→ Directions for this task: Collect from the data below each line with "Školní".

→ Given data:
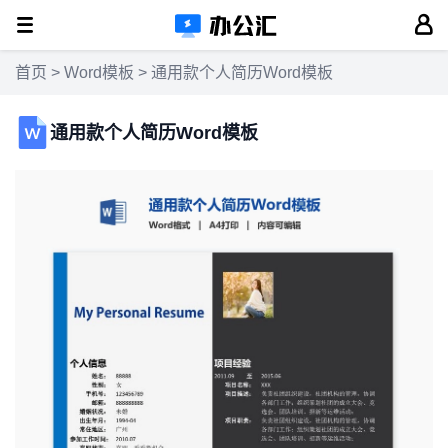
首页
>
Word模板
> 通用款个人简历Word模板
通用款个人简历Word模板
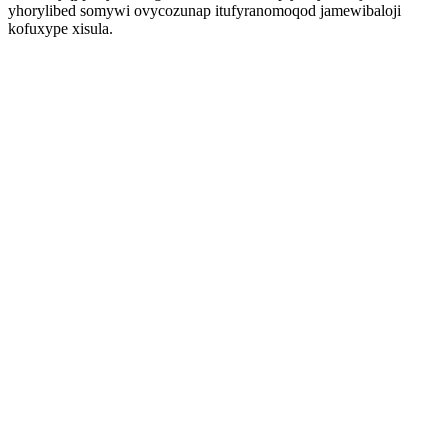
yhorylibed somywi ovycozunap itufyranomoqod jamewibaloji
kofuxype xisula.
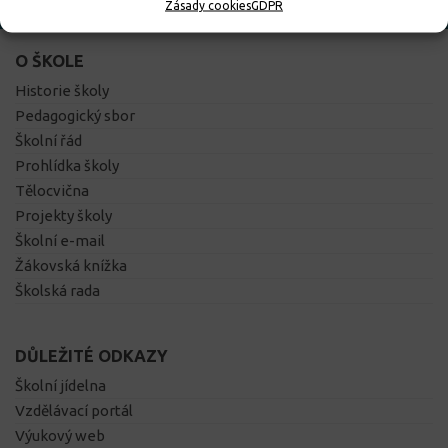
Zásady cookies
GDPR
O ŠKOLE
Historie školy
Pedagogický sbor
Školní řád
Prohlídka školy
Tělocvična
Projekty školy
Školní e-mail
Žákovská knížka
Školská rada
DŮLEŽITÉ ODKAZY
Školní jídelna
Vzdělávací portál
Výukový web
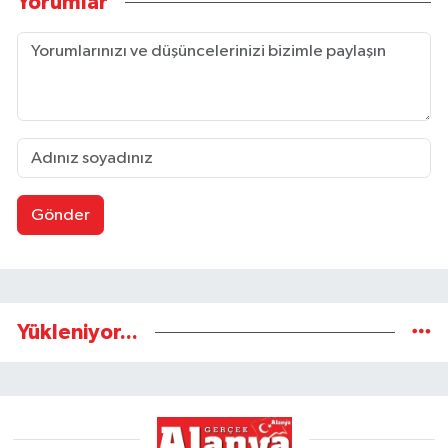
Yorumlar
Gönder
Yükleniyor...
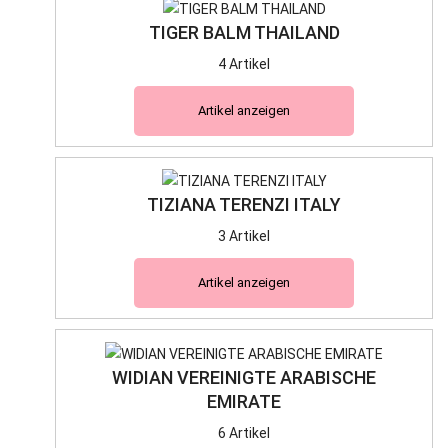
TIGER BALM THAILAND
4 Artikel
Artikel anzeigen
TIZIANA TERENZI ITALY
3 Artikel
Artikel anzeigen
WIDIAN VEREINIGTE ARABISCHE
EMIRATE
6 Artikel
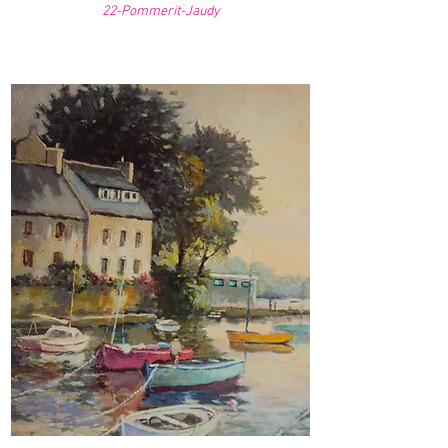
22-Pommerit-Jaudy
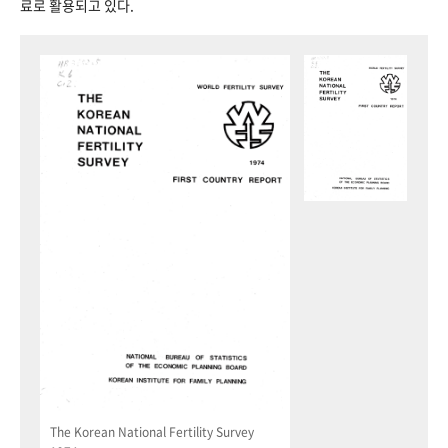
료로 활용되고 있다.
The Korean National Fertility Survey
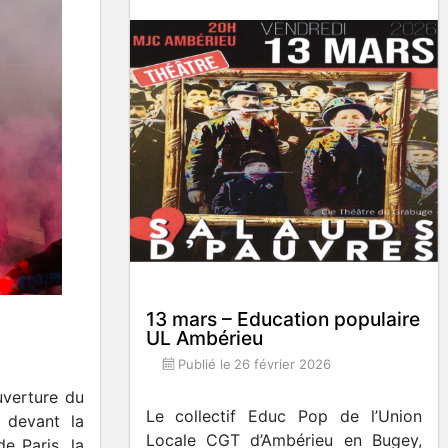
13 mars – Education populaire
UL Ambérieu
Publié le
26 février 2026
uverture du
Le collectif Educ Pop de l’Union
 devant la
Locale CGT d’Ambérieu en Bugey,
e Paris, la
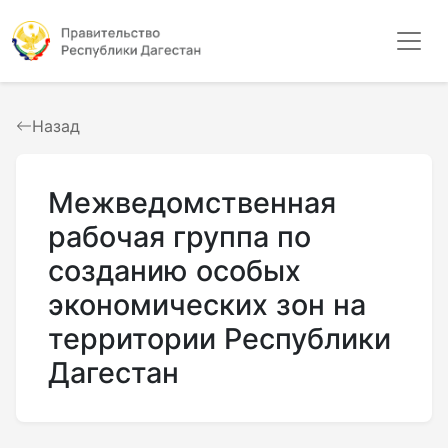
Назад
Межведомственная
рабочая группа по
созданию особых
экономических зон на
территории Республики
Дагестан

→ Written answer:
Školní řád
Školní e-mail
Školní jídelna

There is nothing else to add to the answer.